Challenging this reductive, and oftentimes negative, perception of death, By the time we are gone probes the complexity of the biological condition to experiment with its transformative potential. Taking the forms of an exhibition, a discussion tearoom and a publication, this project brings together artists Tan Kian Ming, Parichat Tanapiwattanakul, Wu Pei Chi and Siuman Wu to explore death not as the ultimate ending, but as points of departure that catalyse discussions around cultural, societal, religious and environmental issues.
The exhibition is curated by SE°111 and sponsored by Goldsmiths Alumni & friends Fund. Founded in 2018, SE°111 is a curatorial collective led by Rinrada Na Chiangmai, Sandra Lam, and I-Ying Liu. Our practice stems from but is not limited to, the social, political and cultural background(s) we are born and raised in.

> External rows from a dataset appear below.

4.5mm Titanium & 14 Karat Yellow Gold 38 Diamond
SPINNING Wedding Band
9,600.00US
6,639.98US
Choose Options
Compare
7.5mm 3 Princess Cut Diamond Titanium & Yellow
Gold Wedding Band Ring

We aim to provide a platform that supports artists from both East/Southeast Asia and other underrepresented communities.
Life after life (2019), plants
Shhhhh (2019) clay and plants
Inequivalent Exchange (2019), video
Hong Kong artist Siuman Wu cultivates alternative methods of communication between human and organic matters such as plants, soil and remains of animals, in examination of human-nature relationship as well as the everlasting cycle of life, death and rebirth.
Does the life after death exist? (2019), print and Notion of afterlife (2019), video
Through various appropriations of the flowers used in religious rituals, Thai artist Parichat Tanapiwattanakul critiques the power of human beings in the scientific prolongation of life. She contemplates how these beliefs evolve and metamorphose in the contemporary secular world that is highly technologised.
Death Cafe is a long-running model that provides its participants with a safe space to discuss death. Adapting it to the context of contemporary art, our Death Tearoom takes the works of the participating artists as points of departure to catalyse group directed conversations around traditional customs, religious rituals, imagination of afterlife and so on.
Wu Pei Chi, 375+ days (2019), human hairs and Mrs. Khu (2019), documentary
Evoking the imagination of the life after death, Taiwanese artist Wu Pei Chi looks into the tradition of ghost marriage that once happened in her family while rethinking the system of patriarchy embedded in the custom. The exploration of memories, human behaviour and quotidian details are central to her practice.
Tan Kian Ming
Qiān Zàng (2015), video and The Cemetery (2019), installation
Continuing his long-term tombstone rubbing project using aluminum foil paper, Malaysian-Chinese artist Tan Kian Ming works to (re)construct a fictional cemetery that operates as the medium between the living world and the afterlife, addressing questions of identity and dislocation.